Tips: Creative : beginnings are critical
- Quick anecdote and some snappy dialogue: mood, good words, context to reflect character. Make sure the readers are right into the middle of the story.
(bit of backfill/explanation if you need – but not too much). - Middle paragraph: the problem/character reflection;
- Resolution: unexpected change.
Beginning/ anecdote
I waited for him at the bus stop, as I always did. Waiting to glare, waiting to mock and just waiting to make him uneasy. There he came, avoiding my glare as he always did and standing at the back of the queue.
“you gunna sit next to me at the back”, I quipped as I sized him up and revelled in his embarrassment.

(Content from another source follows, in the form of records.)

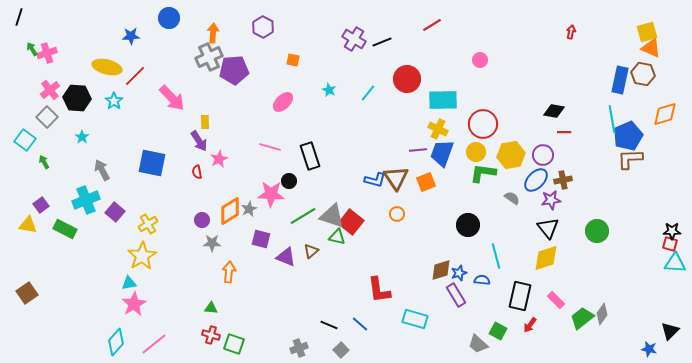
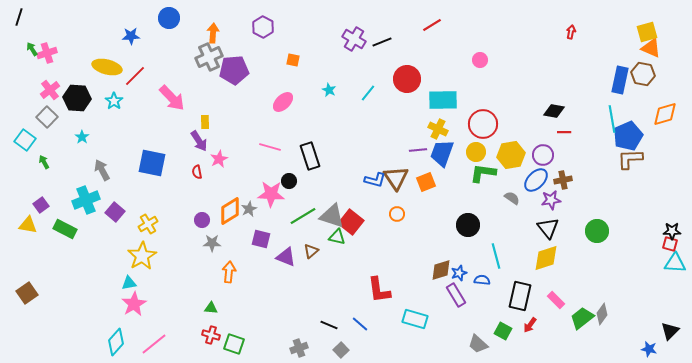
green square at (498, 331): moved 5 px right
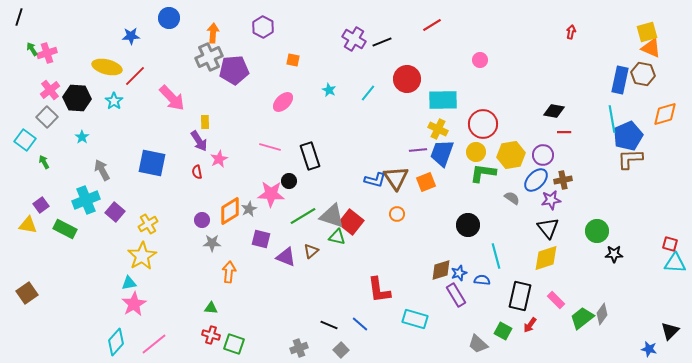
black star at (672, 231): moved 58 px left, 23 px down
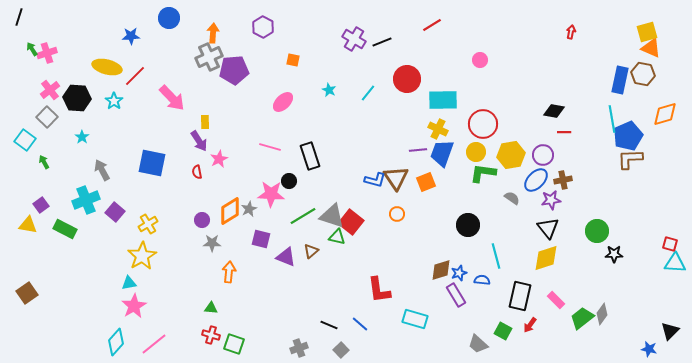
pink star at (134, 304): moved 2 px down
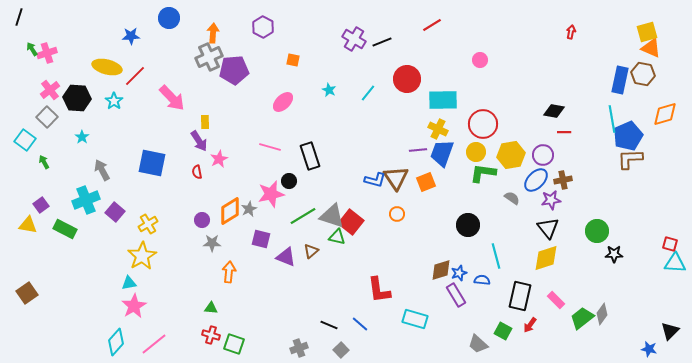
pink star at (271, 194): rotated 16 degrees counterclockwise
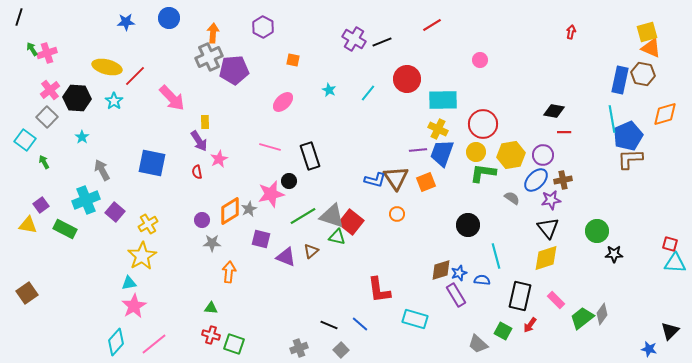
blue star at (131, 36): moved 5 px left, 14 px up
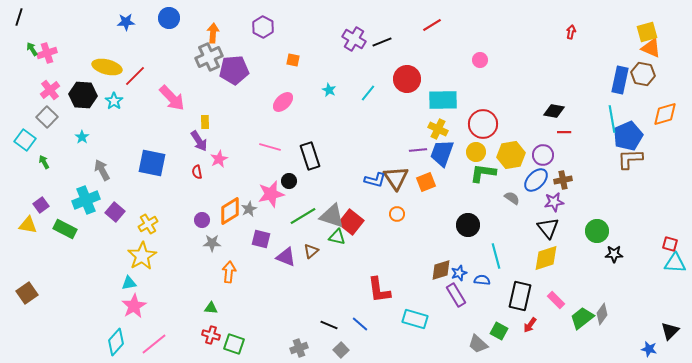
black hexagon at (77, 98): moved 6 px right, 3 px up
purple star at (551, 200): moved 3 px right, 2 px down
green square at (503, 331): moved 4 px left
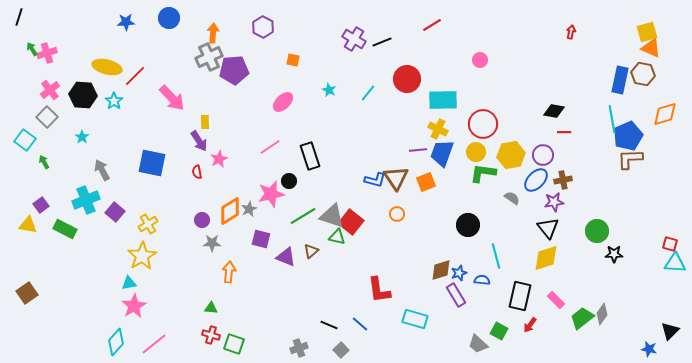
pink line at (270, 147): rotated 50 degrees counterclockwise
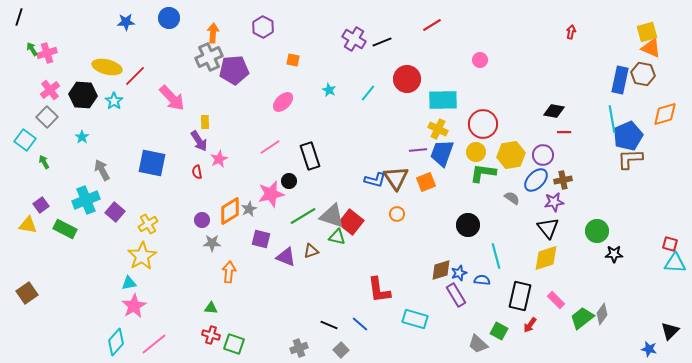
brown triangle at (311, 251): rotated 21 degrees clockwise
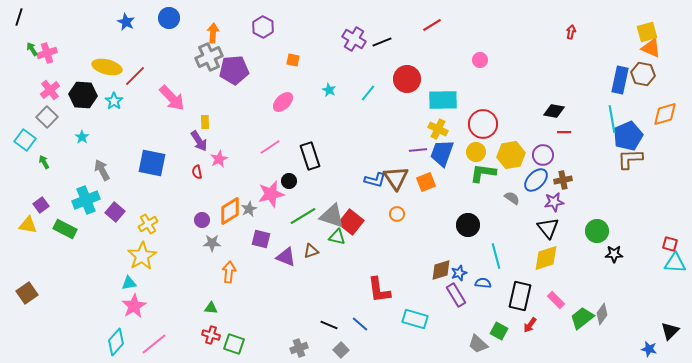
blue star at (126, 22): rotated 30 degrees clockwise
blue semicircle at (482, 280): moved 1 px right, 3 px down
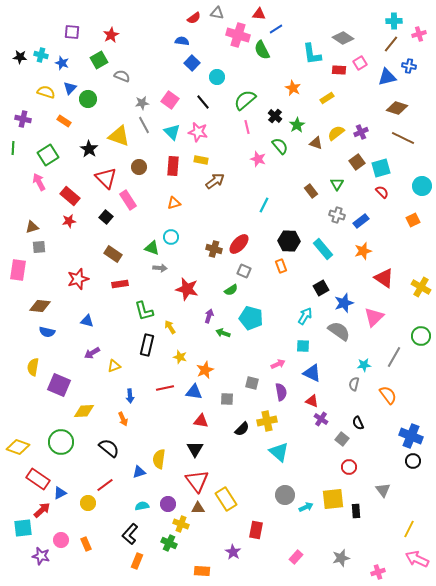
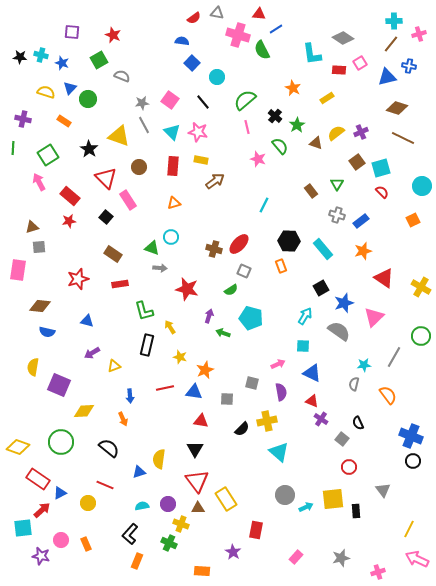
red star at (111, 35): moved 2 px right; rotated 21 degrees counterclockwise
red line at (105, 485): rotated 60 degrees clockwise
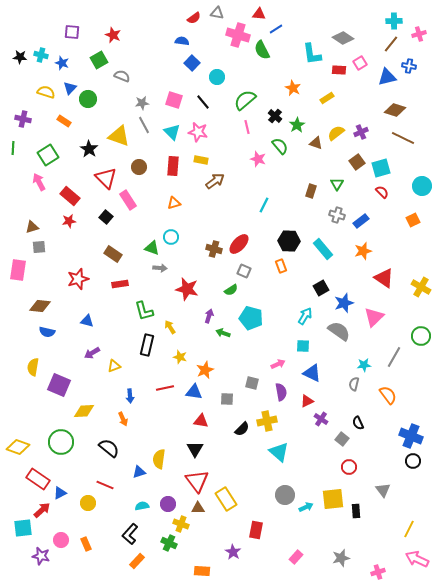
pink square at (170, 100): moved 4 px right; rotated 18 degrees counterclockwise
brown diamond at (397, 108): moved 2 px left, 2 px down
brown rectangle at (311, 191): rotated 56 degrees clockwise
red triangle at (312, 401): moved 5 px left; rotated 48 degrees counterclockwise
orange rectangle at (137, 561): rotated 21 degrees clockwise
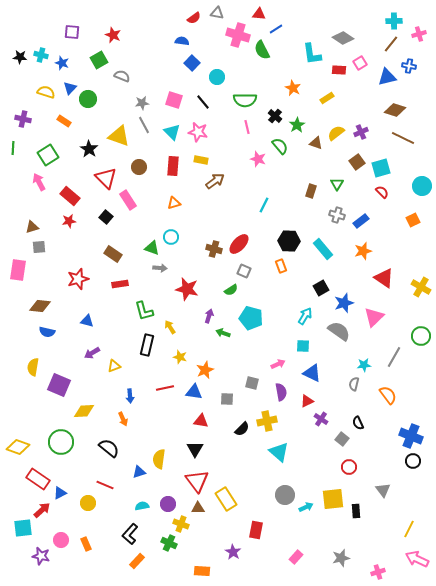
green semicircle at (245, 100): rotated 140 degrees counterclockwise
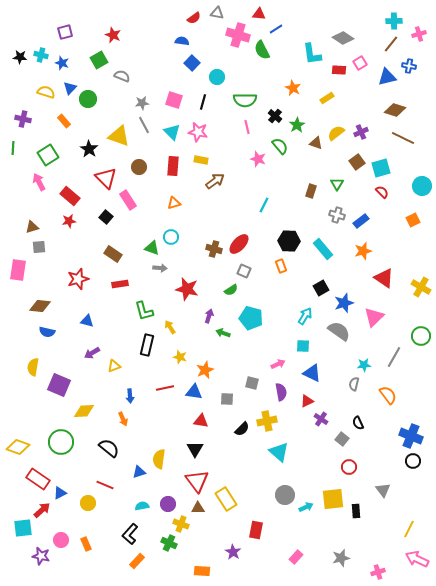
purple square at (72, 32): moved 7 px left; rotated 21 degrees counterclockwise
black line at (203, 102): rotated 56 degrees clockwise
orange rectangle at (64, 121): rotated 16 degrees clockwise
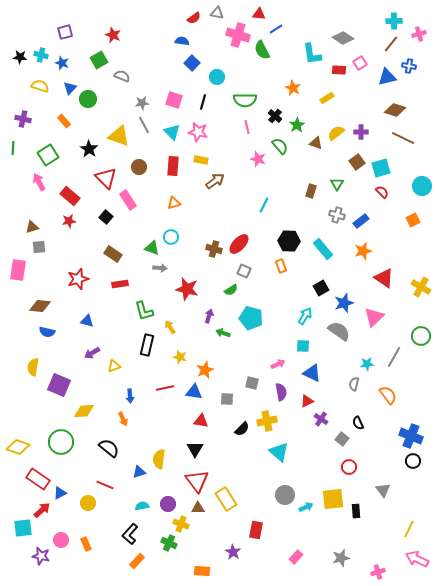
yellow semicircle at (46, 92): moved 6 px left, 6 px up
purple cross at (361, 132): rotated 24 degrees clockwise
cyan star at (364, 365): moved 3 px right, 1 px up
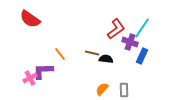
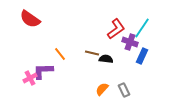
gray rectangle: rotated 24 degrees counterclockwise
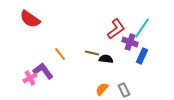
purple L-shape: rotated 55 degrees clockwise
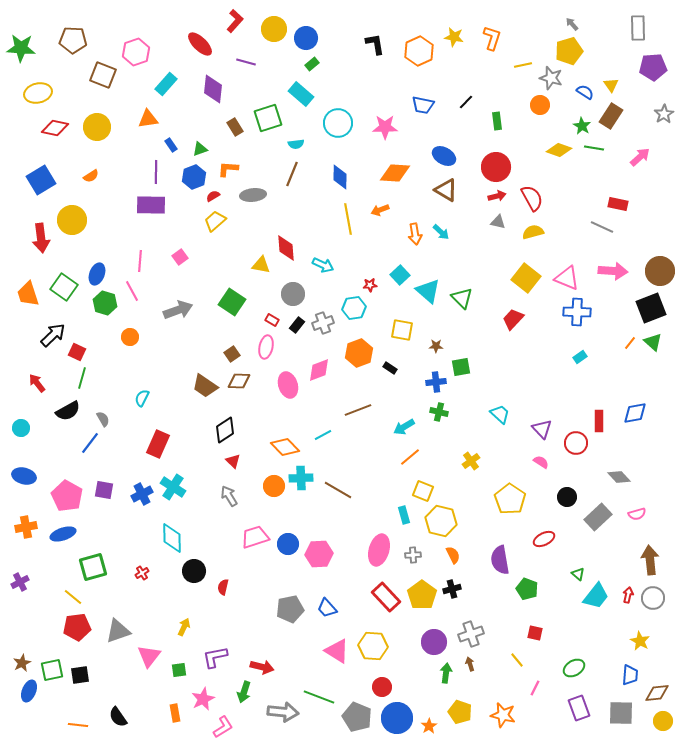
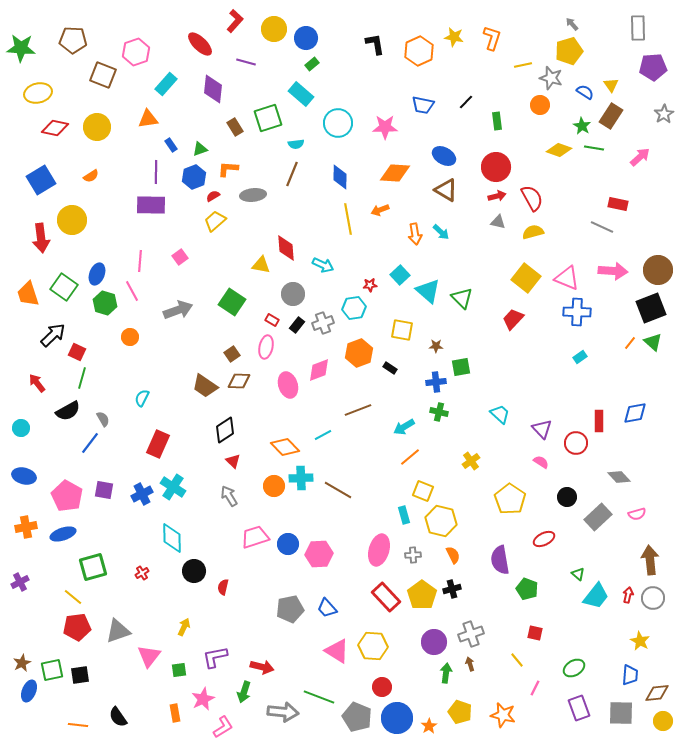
brown circle at (660, 271): moved 2 px left, 1 px up
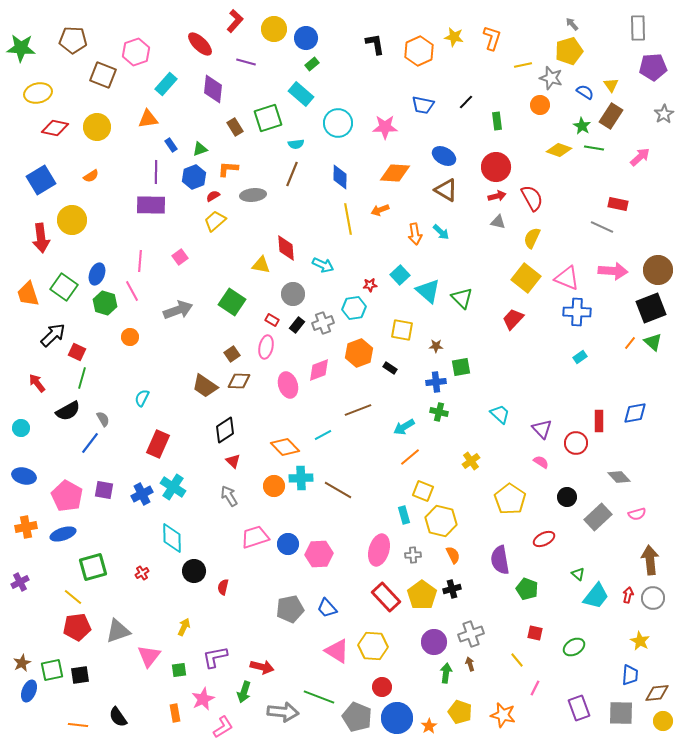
yellow semicircle at (533, 232): moved 1 px left, 6 px down; rotated 50 degrees counterclockwise
green ellipse at (574, 668): moved 21 px up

When the bus came, I watched him hop on the front of the bus, and because he tried to avoid me, I delighted in sitting behind him, kicking his seat all the way to school as I often did, and he grimaced and said nothing, as usual.
Problem/middle/development
However, increasingly it didn’t make me feel better. The more I tormented him, the worse I felt. Perhaps because I knew just how horrible it was to be treated with contempt.
My father had a habit of treating me like a fool and it wasn’t pleasant. One of my worst memories is the hair cut he presented to me on my 10th birthday using the shearing cutters that his own father used to use for his 500 sheep. Bleeding, I had turned up at school and with a bloodied scalp, spread the message that it was the scissors.
ETC. ETC….
Resolution
So on the last day of term, I resolved, I don’t know why, to make a change. Was it the weather? Was it the fact that my father had left the home? I just don’t know. It might have been the look in my teacher’s eye. But on this particular day, when Trifford tried to ignore me as usual, I managed a quick “sorry” under my breath.
I think he stopped for one short moment. I suspect he gasped, but for some reason he did not hurry to the front of the bus as he usually did.